TASK ITEM:
In the entries below, the lines from the one with "画像編集：RegiStax 6でWavelet処理" through the one with "cookie (wymagane)" are to be copied exactly; both ends count.

(Stored data entries)
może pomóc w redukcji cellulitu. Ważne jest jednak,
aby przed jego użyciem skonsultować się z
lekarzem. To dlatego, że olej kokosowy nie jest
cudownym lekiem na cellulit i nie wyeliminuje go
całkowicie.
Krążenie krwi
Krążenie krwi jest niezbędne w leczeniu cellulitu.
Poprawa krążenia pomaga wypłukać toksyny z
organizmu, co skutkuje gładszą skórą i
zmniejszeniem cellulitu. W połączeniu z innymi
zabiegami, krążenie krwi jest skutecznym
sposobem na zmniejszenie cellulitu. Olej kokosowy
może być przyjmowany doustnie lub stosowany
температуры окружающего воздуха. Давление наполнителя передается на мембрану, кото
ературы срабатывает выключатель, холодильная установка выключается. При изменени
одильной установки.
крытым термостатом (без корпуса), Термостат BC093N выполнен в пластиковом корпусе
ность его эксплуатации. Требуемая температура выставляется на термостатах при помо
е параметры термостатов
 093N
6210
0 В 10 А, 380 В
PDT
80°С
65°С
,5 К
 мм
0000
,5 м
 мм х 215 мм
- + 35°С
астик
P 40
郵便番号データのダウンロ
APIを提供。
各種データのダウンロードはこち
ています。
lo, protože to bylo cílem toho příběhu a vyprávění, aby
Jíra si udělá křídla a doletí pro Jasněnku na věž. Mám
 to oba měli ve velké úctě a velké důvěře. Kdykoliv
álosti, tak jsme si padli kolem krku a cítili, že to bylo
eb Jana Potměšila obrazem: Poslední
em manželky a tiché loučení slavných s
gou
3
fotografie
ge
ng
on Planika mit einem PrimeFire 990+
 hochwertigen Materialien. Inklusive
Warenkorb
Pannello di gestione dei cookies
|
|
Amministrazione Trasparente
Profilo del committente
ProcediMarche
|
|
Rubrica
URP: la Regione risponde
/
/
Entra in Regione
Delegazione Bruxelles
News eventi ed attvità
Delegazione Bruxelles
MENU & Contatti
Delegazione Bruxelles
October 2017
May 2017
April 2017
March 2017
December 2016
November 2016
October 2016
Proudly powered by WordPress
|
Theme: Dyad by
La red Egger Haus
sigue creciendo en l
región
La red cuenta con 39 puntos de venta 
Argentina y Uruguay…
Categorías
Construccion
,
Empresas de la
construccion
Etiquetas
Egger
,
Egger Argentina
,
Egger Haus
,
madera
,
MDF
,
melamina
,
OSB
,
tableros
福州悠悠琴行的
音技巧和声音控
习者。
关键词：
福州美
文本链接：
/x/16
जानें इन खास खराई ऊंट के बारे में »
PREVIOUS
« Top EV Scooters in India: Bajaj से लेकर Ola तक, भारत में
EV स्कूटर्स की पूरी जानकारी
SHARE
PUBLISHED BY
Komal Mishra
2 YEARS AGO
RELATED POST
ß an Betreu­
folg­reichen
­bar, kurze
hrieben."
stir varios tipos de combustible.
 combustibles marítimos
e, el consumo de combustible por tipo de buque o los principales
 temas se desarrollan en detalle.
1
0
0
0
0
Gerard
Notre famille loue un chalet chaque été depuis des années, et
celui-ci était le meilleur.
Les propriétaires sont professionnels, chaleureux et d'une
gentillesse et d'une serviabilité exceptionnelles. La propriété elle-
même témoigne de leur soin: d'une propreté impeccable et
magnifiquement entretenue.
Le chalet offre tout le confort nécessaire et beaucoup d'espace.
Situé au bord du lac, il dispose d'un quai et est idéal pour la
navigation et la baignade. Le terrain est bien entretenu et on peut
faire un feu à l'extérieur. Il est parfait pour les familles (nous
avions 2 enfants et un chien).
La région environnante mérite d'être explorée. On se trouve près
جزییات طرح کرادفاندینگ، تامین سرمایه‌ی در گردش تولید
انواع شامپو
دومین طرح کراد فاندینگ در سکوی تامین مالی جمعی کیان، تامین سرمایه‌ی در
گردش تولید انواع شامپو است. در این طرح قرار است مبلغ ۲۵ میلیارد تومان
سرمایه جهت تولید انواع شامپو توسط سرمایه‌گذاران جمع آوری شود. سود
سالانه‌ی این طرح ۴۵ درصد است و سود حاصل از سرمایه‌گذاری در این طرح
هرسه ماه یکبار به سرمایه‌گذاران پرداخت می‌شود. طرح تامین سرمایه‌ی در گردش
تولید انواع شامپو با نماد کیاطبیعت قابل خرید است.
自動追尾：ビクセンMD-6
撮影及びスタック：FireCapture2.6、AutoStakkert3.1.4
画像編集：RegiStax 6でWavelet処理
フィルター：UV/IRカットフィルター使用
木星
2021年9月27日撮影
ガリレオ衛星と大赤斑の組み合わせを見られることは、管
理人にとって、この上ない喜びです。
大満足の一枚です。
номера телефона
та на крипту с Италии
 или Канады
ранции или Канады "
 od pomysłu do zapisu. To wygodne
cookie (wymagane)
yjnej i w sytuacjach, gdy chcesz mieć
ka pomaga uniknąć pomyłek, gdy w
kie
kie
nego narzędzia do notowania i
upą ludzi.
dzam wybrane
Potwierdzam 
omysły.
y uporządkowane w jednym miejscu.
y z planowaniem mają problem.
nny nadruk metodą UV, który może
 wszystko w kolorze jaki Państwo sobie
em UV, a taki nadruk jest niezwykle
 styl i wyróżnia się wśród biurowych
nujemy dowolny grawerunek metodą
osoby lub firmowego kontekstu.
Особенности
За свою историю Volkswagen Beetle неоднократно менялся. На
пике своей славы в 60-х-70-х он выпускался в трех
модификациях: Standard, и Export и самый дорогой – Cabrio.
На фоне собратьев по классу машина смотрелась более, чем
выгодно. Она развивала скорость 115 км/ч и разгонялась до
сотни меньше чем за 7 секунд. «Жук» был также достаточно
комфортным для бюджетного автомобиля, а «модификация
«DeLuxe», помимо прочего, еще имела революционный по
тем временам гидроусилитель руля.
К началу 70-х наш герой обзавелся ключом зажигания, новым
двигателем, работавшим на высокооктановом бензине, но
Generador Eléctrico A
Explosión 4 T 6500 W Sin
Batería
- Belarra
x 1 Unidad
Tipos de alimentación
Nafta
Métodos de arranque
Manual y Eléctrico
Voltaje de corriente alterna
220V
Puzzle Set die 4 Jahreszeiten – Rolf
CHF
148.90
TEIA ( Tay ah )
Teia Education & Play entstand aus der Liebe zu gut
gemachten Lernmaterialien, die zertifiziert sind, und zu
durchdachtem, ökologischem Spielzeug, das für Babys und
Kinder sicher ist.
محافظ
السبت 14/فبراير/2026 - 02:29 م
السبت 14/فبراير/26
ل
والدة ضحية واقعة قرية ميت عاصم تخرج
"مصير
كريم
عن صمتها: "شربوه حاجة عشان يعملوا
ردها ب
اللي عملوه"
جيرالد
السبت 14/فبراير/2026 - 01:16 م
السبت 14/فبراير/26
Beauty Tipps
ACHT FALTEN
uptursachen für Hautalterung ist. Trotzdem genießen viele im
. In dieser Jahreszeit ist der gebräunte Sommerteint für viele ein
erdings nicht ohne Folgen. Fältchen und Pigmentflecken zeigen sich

SOLUTION FOR THIS TASK:
画像編集：RegiStax 6でWavelet処理
フィルター：UV/IRカットフィルター使用
木星
2021年9月27日撮影
ガリレオ衛星と大赤斑の組み合わせを見られることは、管
理人にとって、この上ない喜びです。
大満足の一枚です。
номера телефона
та на крипту с Италии
 или Канады
ранции или Канады "
 od pomysłu do zapisu. To wygodne
cookie (wymagane)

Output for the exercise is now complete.